Alex at Frank Hederman's.

So you work for Frank, I say to the tall stately blond carving out tiny bites of smoked salmon from a filet the color of the fleshy insides of a ripe cantaloupe. Well, you might say that, she says. I’m his daughter, Alex. Would you like a taste?

Would I not. Frank Hederman’s smoked salmon is the kobe beef of seafood and at 50 euros a kilo almost as expensive. But god it’s lovely. So delicate and melt-in-your-mouth rich, like a pat of Irish butter. It doesn’t seem possible that the handsome full-grown woman stabbing wild salmon with toothpicks could actually be Frank’s daughter. Then again, how long has it been since Frank started up the Belvelly smoke house in Cobh? Must be going on thirty years. By god, it has been.

You should get some of this, I tell Mr. Lynch when he strolls up. Salmon? he says dismissively. I should take salmon back to Nova Scotia? Are you daft? This isn’t just some crude smoked fish, I tell him. This is Mr. Frank Hederman’s celebrated beech smoked salmon and it’s the finest thing you’ll eat in Ireland. Try it.

Alex holds out the cutting board to Mr. Lynch and he takes a round the size of a lifesaver. Good lord! he exclaims. That is nice. How much is it? The young woman holds up a small vacuum pack of thick fleshy salmon and says something about seven euros and change. Mr. Lynch hesitates. I tell Alex to give it to me. It’s worth every cent, I say in disgust. She wraps it in delicate tissue paper, as if it were a bunch of Jersey lilies, and puts it in a small bag with Frank Hederman’s signature running up the side.

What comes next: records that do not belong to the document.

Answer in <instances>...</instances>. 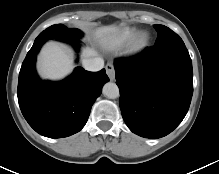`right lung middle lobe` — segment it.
<instances>
[{
  "label": "right lung middle lobe",
  "instance_id": "right-lung-middle-lobe-1",
  "mask_svg": "<svg viewBox=\"0 0 219 174\" xmlns=\"http://www.w3.org/2000/svg\"><path fill=\"white\" fill-rule=\"evenodd\" d=\"M82 33L76 28H67L62 24H56L42 31L35 39L33 45L43 44L49 39H59L61 41H78Z\"/></svg>",
  "mask_w": 219,
  "mask_h": 174
}]
</instances>
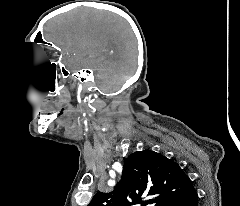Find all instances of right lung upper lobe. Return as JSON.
I'll return each instance as SVG.
<instances>
[{"label":"right lung upper lobe","instance_id":"1","mask_svg":"<svg viewBox=\"0 0 240 206\" xmlns=\"http://www.w3.org/2000/svg\"><path fill=\"white\" fill-rule=\"evenodd\" d=\"M192 181L171 159L151 150L130 155L123 166L122 179L109 193L98 192L88 206H145L150 203L165 206L172 199L186 193Z\"/></svg>","mask_w":240,"mask_h":206}]
</instances>
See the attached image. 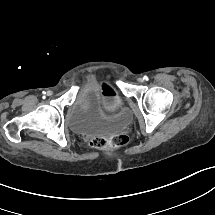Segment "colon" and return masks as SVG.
Listing matches in <instances>:
<instances>
[{
  "mask_svg": "<svg viewBox=\"0 0 215 215\" xmlns=\"http://www.w3.org/2000/svg\"><path fill=\"white\" fill-rule=\"evenodd\" d=\"M127 137L123 134H115L111 136L94 137L91 141L92 147L96 149L118 148L126 145Z\"/></svg>",
  "mask_w": 215,
  "mask_h": 215,
  "instance_id": "colon-1",
  "label": "colon"
}]
</instances>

I’m not sharing this at the hotel, I tell Mr. Lynch. Just so you know. If you want some, better get your own. Mr. Lynch hems and haws but refuses to dig down in his pocket for the ten euro note I saw him squire away after lunch. He’ll be sorry later.

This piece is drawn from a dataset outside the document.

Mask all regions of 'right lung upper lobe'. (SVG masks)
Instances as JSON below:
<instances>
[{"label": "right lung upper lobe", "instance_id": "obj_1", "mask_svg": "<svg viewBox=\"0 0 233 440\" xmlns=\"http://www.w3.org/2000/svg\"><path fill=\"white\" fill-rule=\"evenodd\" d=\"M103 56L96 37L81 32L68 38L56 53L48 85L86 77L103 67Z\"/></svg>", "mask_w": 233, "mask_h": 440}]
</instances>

Have you any of the smoked eel today, I ask Alex. All out, she says. But we’ve got the smocked mackerel. It’s delicious too. And the smoked mussels, cured in an olive oil vinagrette. Tell you what: Give me some of the smoked mussels. Just put them in the bag here. And as we walk away, I’m already thinking of what wine to get to go with my feast. None of which will be shared with Mr. Lynch. If you’re too cheap to buy the good Bordeaux, you don’t get to sip from my bottle.